### Work to be completed:
Exactly transcribe the span of lines from the one containing "to perform a search?" through the final line of the entries, inclusive, and nothing outside it. Exclude the pictures.

Stored data entries:
▬▬▬▬▬▬▬▬▬▬

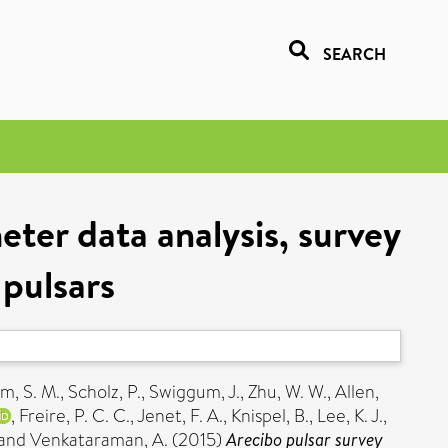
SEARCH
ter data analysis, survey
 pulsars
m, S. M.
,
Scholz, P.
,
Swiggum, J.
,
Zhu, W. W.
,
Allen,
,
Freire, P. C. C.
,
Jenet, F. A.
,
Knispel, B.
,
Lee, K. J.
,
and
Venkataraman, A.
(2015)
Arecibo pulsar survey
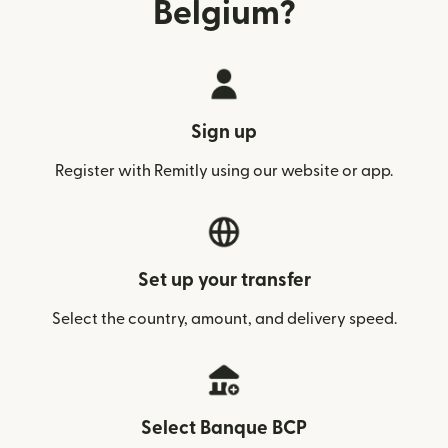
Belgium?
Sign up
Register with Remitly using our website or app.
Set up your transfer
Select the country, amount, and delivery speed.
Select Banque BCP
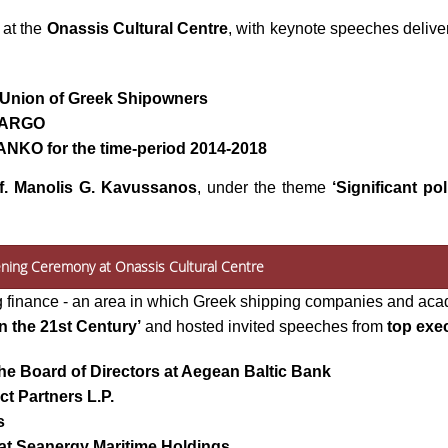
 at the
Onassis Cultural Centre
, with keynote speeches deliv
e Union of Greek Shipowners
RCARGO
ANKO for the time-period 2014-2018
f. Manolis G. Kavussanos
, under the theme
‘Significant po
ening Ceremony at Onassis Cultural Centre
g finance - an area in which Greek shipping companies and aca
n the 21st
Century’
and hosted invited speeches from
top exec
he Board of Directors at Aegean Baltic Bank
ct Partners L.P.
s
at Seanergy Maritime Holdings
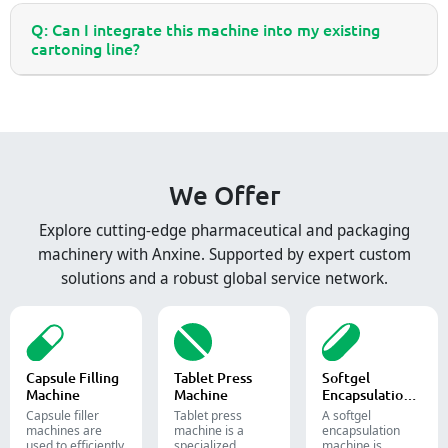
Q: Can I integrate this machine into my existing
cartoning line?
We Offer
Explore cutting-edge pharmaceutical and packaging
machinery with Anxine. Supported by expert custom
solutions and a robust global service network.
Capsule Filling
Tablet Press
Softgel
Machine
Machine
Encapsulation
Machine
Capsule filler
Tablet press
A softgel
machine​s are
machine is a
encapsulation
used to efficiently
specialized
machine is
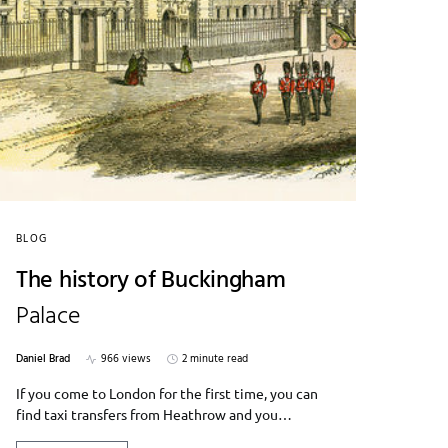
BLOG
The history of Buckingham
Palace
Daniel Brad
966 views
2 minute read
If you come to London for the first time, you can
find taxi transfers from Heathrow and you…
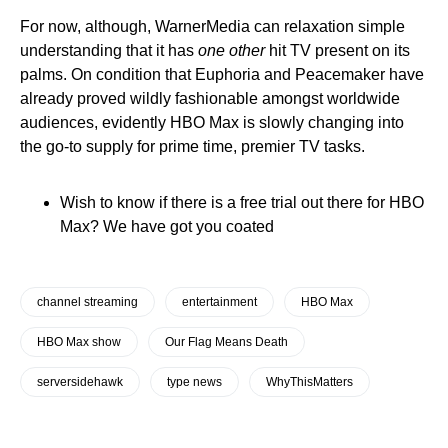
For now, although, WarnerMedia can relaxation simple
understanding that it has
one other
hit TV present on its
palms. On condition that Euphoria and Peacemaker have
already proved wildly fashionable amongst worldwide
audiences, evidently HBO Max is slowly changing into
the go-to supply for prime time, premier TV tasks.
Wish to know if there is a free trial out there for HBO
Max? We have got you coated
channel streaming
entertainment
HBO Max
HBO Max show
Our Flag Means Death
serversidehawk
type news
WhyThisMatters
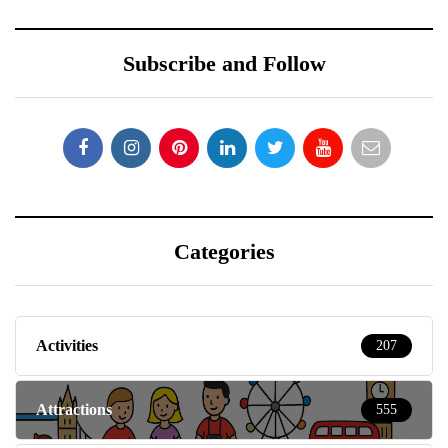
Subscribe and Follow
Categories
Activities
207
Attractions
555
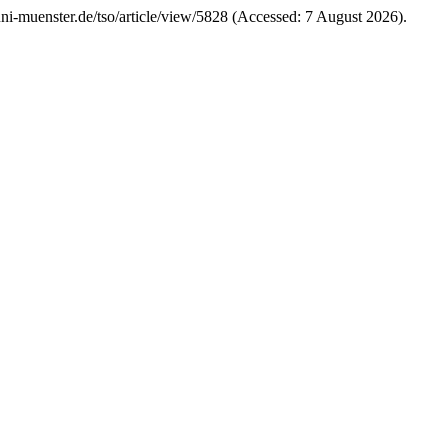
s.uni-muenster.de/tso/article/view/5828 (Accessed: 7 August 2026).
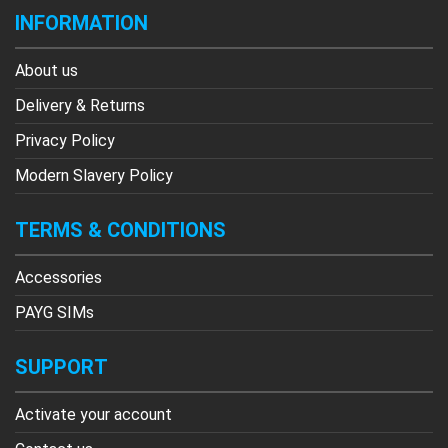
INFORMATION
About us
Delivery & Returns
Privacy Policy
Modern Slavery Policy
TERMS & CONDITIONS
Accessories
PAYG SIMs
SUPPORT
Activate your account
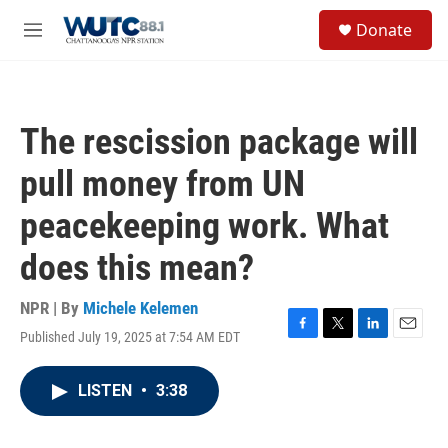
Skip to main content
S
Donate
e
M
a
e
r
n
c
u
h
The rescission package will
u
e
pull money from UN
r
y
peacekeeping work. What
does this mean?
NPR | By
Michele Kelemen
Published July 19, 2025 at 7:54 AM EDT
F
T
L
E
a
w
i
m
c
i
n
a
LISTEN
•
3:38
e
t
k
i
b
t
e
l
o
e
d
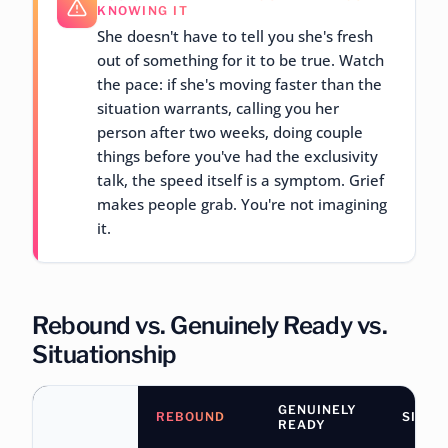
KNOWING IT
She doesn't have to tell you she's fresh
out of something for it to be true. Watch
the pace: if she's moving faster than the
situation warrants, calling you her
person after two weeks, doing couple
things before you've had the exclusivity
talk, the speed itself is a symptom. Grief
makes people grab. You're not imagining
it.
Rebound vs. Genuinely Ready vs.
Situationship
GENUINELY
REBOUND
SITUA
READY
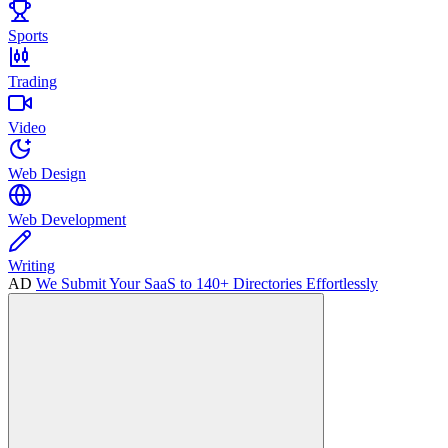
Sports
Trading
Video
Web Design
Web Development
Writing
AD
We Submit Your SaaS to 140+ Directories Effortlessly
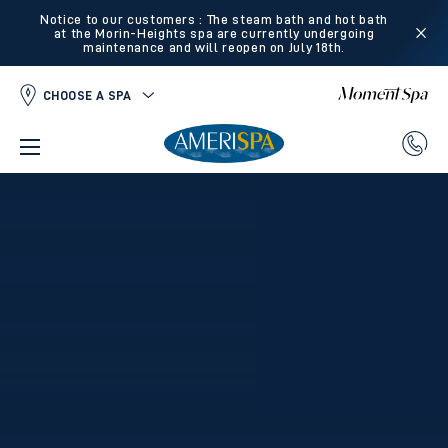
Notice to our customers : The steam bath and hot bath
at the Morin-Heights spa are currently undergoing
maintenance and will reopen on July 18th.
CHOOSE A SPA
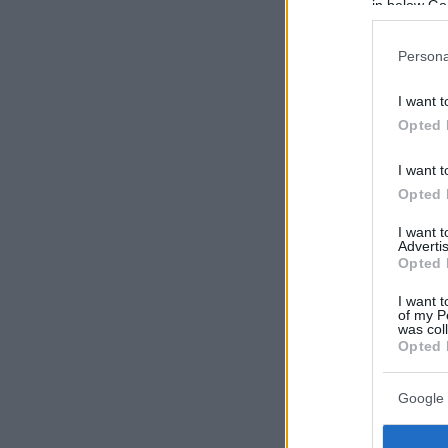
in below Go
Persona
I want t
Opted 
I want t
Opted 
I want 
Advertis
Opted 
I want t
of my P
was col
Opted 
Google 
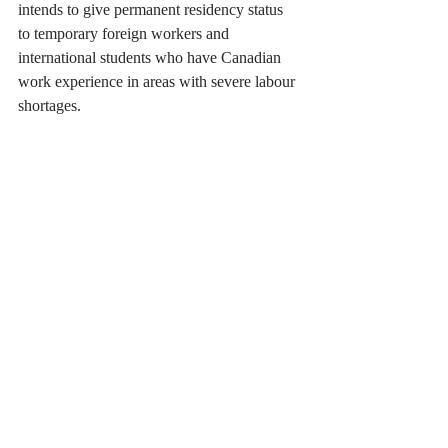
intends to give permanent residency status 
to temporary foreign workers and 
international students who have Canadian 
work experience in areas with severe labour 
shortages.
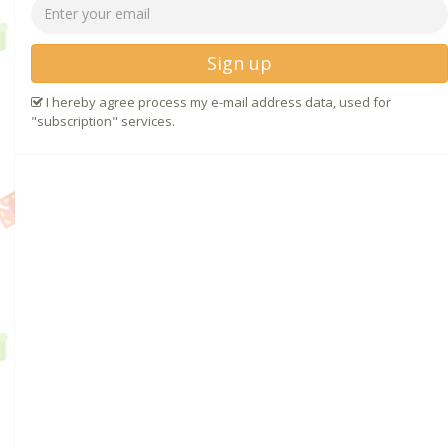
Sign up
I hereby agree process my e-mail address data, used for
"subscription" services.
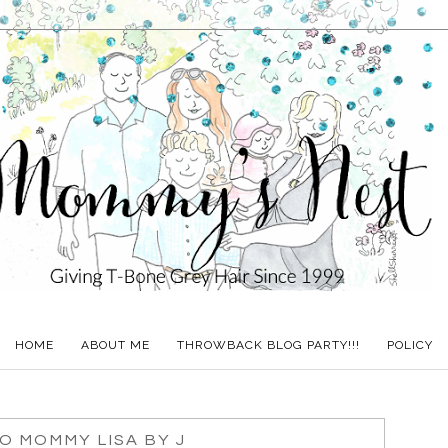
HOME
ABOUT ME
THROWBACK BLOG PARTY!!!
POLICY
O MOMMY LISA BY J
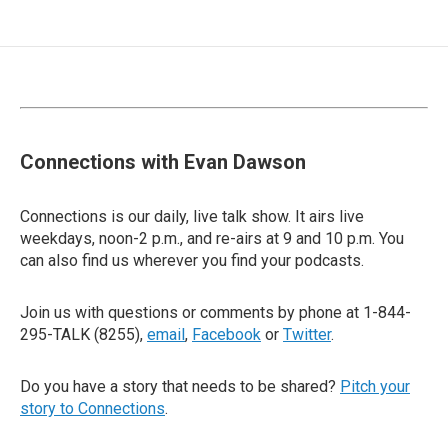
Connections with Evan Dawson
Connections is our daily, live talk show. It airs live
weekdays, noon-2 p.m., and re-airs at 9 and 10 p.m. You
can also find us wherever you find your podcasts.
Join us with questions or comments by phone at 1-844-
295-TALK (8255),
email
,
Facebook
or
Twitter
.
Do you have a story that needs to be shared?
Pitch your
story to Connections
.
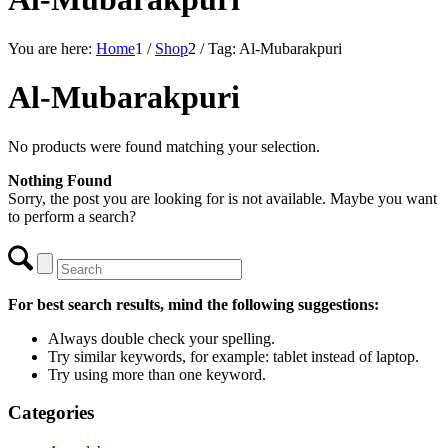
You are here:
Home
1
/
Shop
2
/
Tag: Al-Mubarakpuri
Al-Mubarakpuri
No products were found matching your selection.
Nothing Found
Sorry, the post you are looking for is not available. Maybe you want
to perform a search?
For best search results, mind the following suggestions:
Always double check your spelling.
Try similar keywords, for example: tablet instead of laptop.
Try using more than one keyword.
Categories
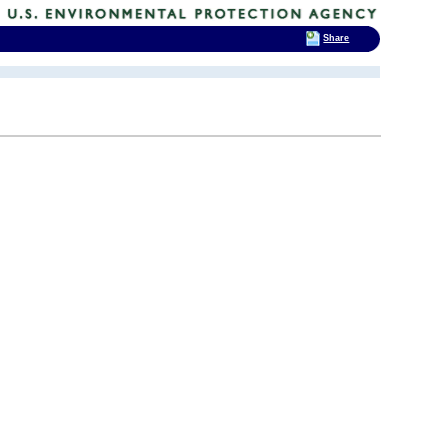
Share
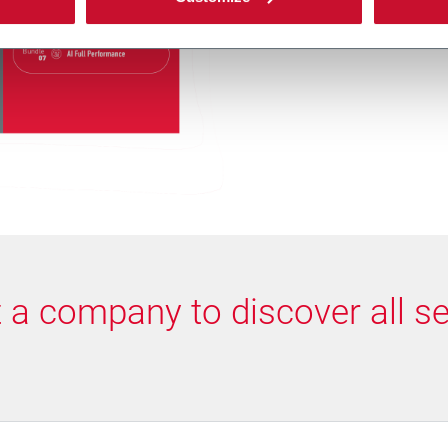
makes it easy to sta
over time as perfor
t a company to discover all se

▬▬▬▬▬▬▬▬▬▬

### Expected answer:
to perform a search?
For best search results, mind the following suggestions:
Always double check your spelling.
Try similar keywords, for example: tablet instead of laptop.
Try using more than one keyword.
Categories
Share
makes it easy to sta
over time as perfor
t a company to discover all se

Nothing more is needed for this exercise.